Mathur published a study in 2004 that
theorized black holes were similar to very large, very messy balls of yarn –
“fuzzballs” that become larger and messier as new objects get sucked in.
“The bigger the black hole, the more
energy that goes in, and the bigger the fuzzball becomes,” Mathur said. The
2004 study found that string theory, the physics theory that holds that all
particles in the universe are made of tiny vibrating strings, could be the
solution to Hawking’s paradox. With this fuzzball structure, the hole radiates
like any normal body, and there is no puzzle.

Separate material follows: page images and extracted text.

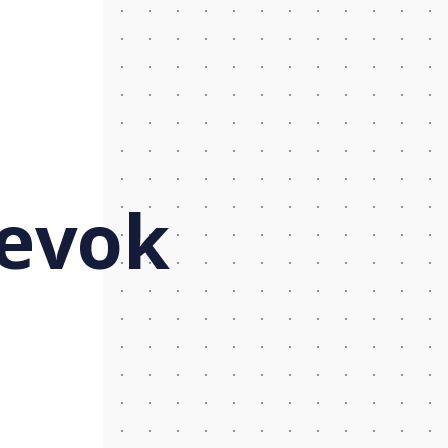
pevok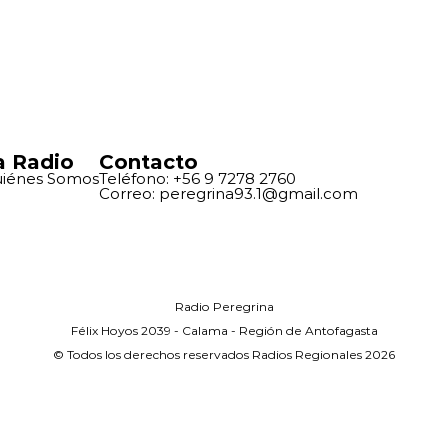
a Radio
Contacto
iénes Somos
Teléfono: +56 9 7278 2760
Correo: peregrina93.1@gmail.com
Radio Peregrina
Félix Hoyos 2039 - Calama - Región de Antofagasta
© Todos los derechos reservados Radios Regionales 2026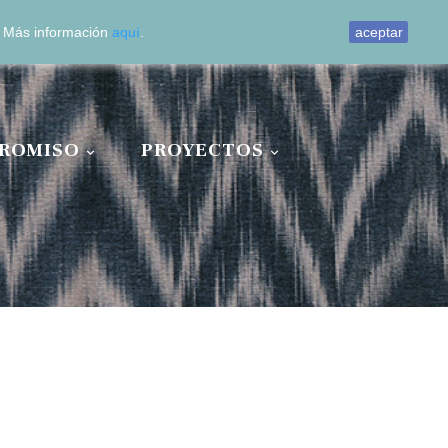
0
o. Más información
aquí
.
aceptar
ROMISO
PROYECTOS



After Mathur’s 2004 study and other,
similar works, “many people thought the problem was solved,” he said. “But in
fact, a section of people in the string theory community itself thought they
would look for a different solution to Hawking’s information paradox. They were
bothered that, in physical terms, the whole structure of the black hole had
changed.”
Studies in recent years attempted to
reconcile Hawking’s conclusions with the old picture of the hole, where one can
think of the black hole as being “empty space with all its mass in the
center.” One theory, the wormhole paradigm, suggested that black
holes might be one end of a bridge in the space-time continuum, meaning
anything that entered a black hole might appear on the other end of the bridge
– the other end of the wormhole – in a different place in space and time.
In order for the wormhole picture to
work, though, some low-energy radiation would have to escape from the black
hole at its edges.
This recent study proved a theorem – the
“effective small corrections theorem” – to show that if that were to happen,
black holes would not appear to radiate in the way that they do.
The researchers also examined physical
properties from black holes, including topology change in quantum gravity, to
determine whether the wormhole paradigm would work.
“In each of the versions that have been
proposed for the wormhole approach, we found that the physics was not
consistent,” Mathur said. “The wormhole paradigm tries to argue that, in some
way, you could still think of the black hole as being effectively empty with
all the mass in the center. And the theorems we prove show that such
a picture of the hole is not a possibility.”
Other Ohio State researchers who worked
on this study include Madhur Mehta, Marcel R. R. Hughes and Bin Guo.